The Decedent died on December 19, 2007. At the time of his death, the subject account held approximately one-third (1/3) of his estate. The Executor discovered the account while marshalling the assets of the estate. The Defendant took the position that the Decedent probably established the account to take the money out of the estate and denied any knowledge of the opening of the account.
In its analysis of the matter, the trial judge first considered reformation which is largely dependent upon a mutual mistake. Bonnco Petrol, Inc. v. Epstein, 115 N.J. 599, 608-09 (1989). Thus, the trial judge searched further considering a constructive trust, probable intent, conversion and undue influence. All of these theories require some unconscionable, fraudulent or wrongful conduct on the Defendant’s part which did not exist. The trial judge ultimately ordered rescission on a theory mainly utilized in other circumstances. He found that the mistake was so great that to enforce the contract would be unconscionable even absent any wrong on the part of the Defendant.
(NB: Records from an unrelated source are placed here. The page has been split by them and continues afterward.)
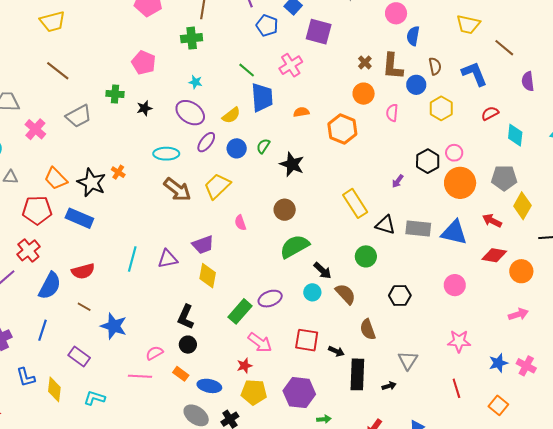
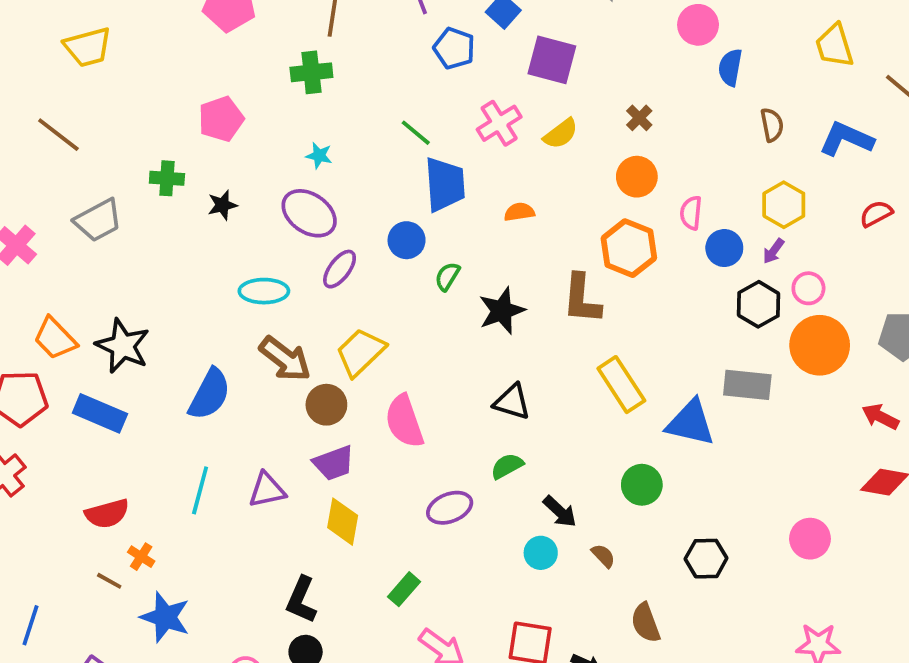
yellow trapezoid: (53, 22) -> (88, 47), moved
yellow trapezoid: (468, 24) -> (834, 46), turned 60
pink pentagon: (144, 63) -> (221, 119), turned 30
brown L-shape: (393, 66) -> (582, 299), moved
blue L-shape: (474, 74) -> (846, 139), turned -44
blue circle: (416, 85) -> (724, 248), moved
yellow semicircle: (231, 115) -> (561, 134), moved
orange hexagon: (342, 129) -> (629, 248), moved
blue circle: (237, 148) -> (407, 240), moved
black star: (292, 164) -> (502, 311), turned 30
orange cross: (118, 172) -> (141, 557), moved
purple arrow: (398, 181) -> (774, 251), moved
brown circle: (285, 210) -> (326, 405), moved
pink semicircle: (240, 223) -> (404, 421), size x1.8
black triangle: (385, 225) -> (512, 402), moved
gray rectangle: (418, 228) -> (747, 385), moved
blue triangle: (454, 232) -> (691, 423), moved
green semicircle: (295, 246) -> (507, 466), size x0.6
blue semicircle: (50, 286) -> (210, 394), moved
brown semicircle: (345, 294) -> (603, 556), size x0.6
purple ellipse: (270, 299) -> (450, 508), moved
green rectangle: (240, 311) -> (404, 589), size x0.7

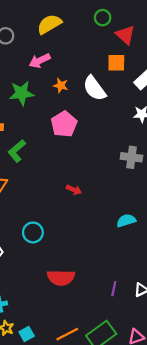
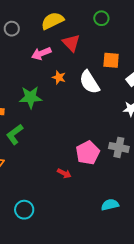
red triangle: (125, 35) -> (71, 43), moved
green star: (22, 93) -> (30, 97), moved
pink pentagon: (64, 124) -> (88, 153), moved

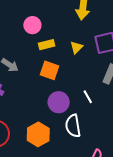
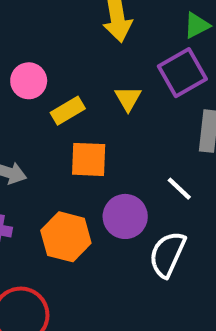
white semicircle: (73, 126) -> (167, 254), turned 50
orange hexagon: (38, 134) -> (66, 237), moved

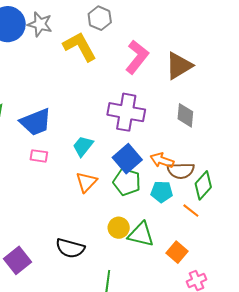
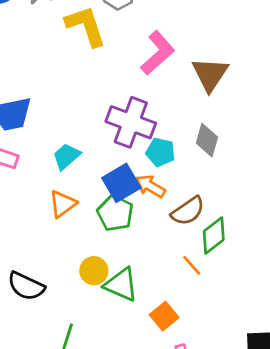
brown triangle: (179, 66) -> (210, 74), turned -36
orange arrow: (162, 160) -> (150, 186), moved
brown semicircle: (181, 171) -> (188, 211), turned -44
cyan pentagon: (162, 192) -> (160, 152), moved

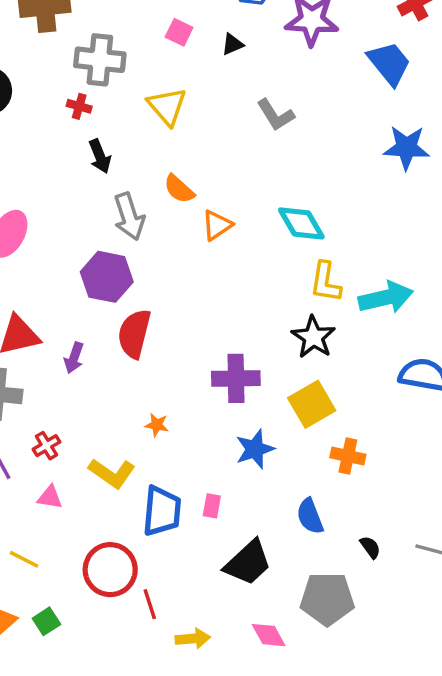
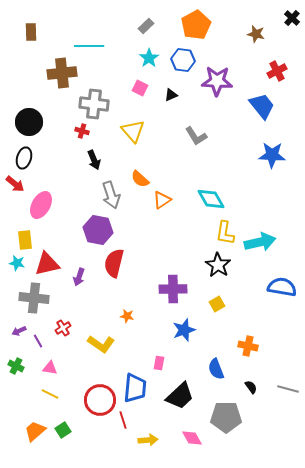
yellow square: (312, 404) -> (217, 304), size x0.6
orange cross: (348, 456) -> (248, 346), moved
pink triangle: (50, 497) -> (50, 368), moved
blue trapezoid: (162, 511) -> (135, 388), moved

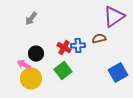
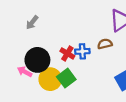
black circle: (36, 54) -> (37, 60), size x1.5
yellow circle: (31, 79) -> (50, 79), moved

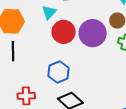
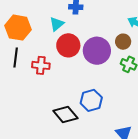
blue hexagon: (59, 72) -> (91, 100), moved
red cross: (26, 96) -> (41, 65), moved

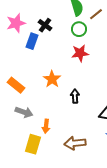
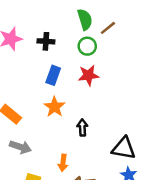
black cross: (45, 25) -> (46, 41), turned -32
blue rectangle: (32, 41) -> (53, 75), moved
orange arrow: (46, 126) -> (63, 163), moved

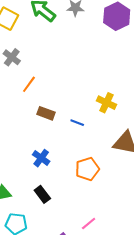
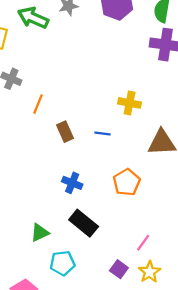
brown rectangle: (46, 113) -> (65, 132), turned 60
black rectangle: (42, 194) -> (84, 223), size x1.4

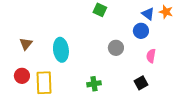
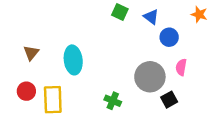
blue triangle: (148, 14) -> (151, 17), moved
gray circle: (116, 48) -> (150, 77), moved, size x1.6
green cross: (94, 84) -> (113, 101), turned 32

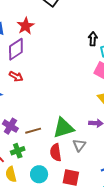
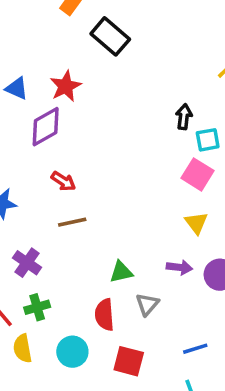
red arrow: (16, 76) -> (63, 181), moved
green triangle: (63, 128) -> (121, 272), size x0.6
brown line: (33, 131) -> (72, 222), moved

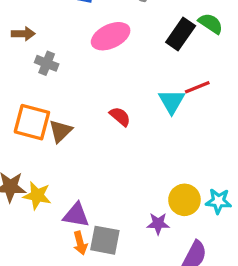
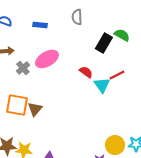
pink ellipse: (111, 36) -> (47, 59), moved
gray cross: (47, 63) -> (23, 68), turned 32
red semicircle: (120, 117) -> (86, 72), moved

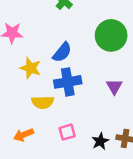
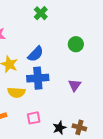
green circle: (111, 35) -> (76, 44), size x0.6

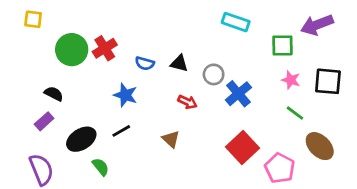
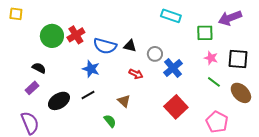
yellow square: (33, 19) -> (16, 14), moved
blue semicircle: (145, 63) -> (105, 46), size x1.6
brown ellipse: (320, 146) -> (241, 93), moved
green semicircle: (101, 167) -> (110, 121), moved
pink pentagon: (280, 168) -> (217, 122), moved

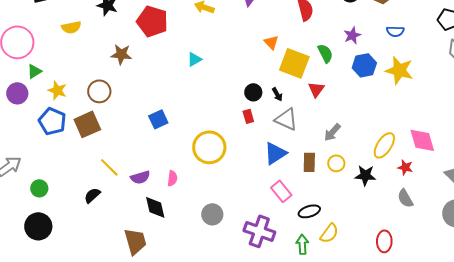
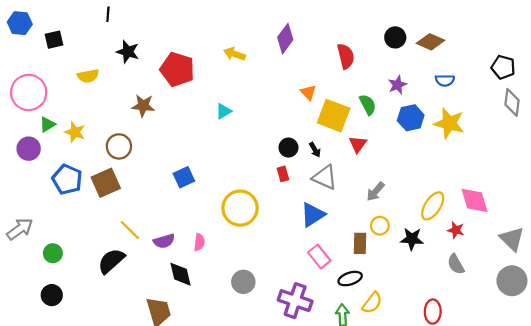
yellow star: (57, 90) -> (75, 132), moved
brown rectangle: (309, 162) -> (360, 243), moved
black semicircle: (92, 195) -> (111, 261), size x1.5
black circle: (38, 226) -> (52, 295), size x0.7

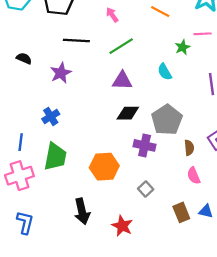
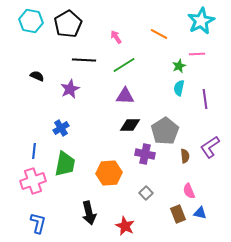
cyan semicircle: (165, 72) -> (179, 88), moved, turned 42
pink semicircle: (194, 176) -> (189, 191), moved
In order to order rescission it is necessary to prove a mistake of such consequence that enforcement would be unconscionable; the mistake was material; the mistake occurred regardless of the exercise of reasonable care; and it would not cause serious prejudice to Defendant. The decision finds support in cases involving rescission of insurance companies and bidders on public contract in cases of good faith unilateral mistakes.
The decision notes that the loss of a windfall does not constitute prejudice to the Defendant which would prevent the rescission of this contract.
The decision also holds that the facts support the imposition of a resulting trust allowing the corpus to revert to the Settlor. In re Voorhees, 93 N.J.Super. 293, 298 (App.Div.1967); In re Estate of Kovalyshyn, 136 N.J.Super. 40, 45 (Cty.Ct. 1975). The decision also points out that a resulting trust differs from a constructive trust since the latter requires dependent on a wrongful act whereas the former does not.
The decision also discusses the applicability of the doctrine of probable intention by which a court may reform mistaken testamentary dispositions. Payable on death accounts are referred to as poor man’s wills. Sadofski v. Williams, 60 N.J. 385, 397-99 (1972). Since the purpose behind creating the account is analogous to the purpose in creating a Will, the doctrine of probable intention should be applicable in both situations.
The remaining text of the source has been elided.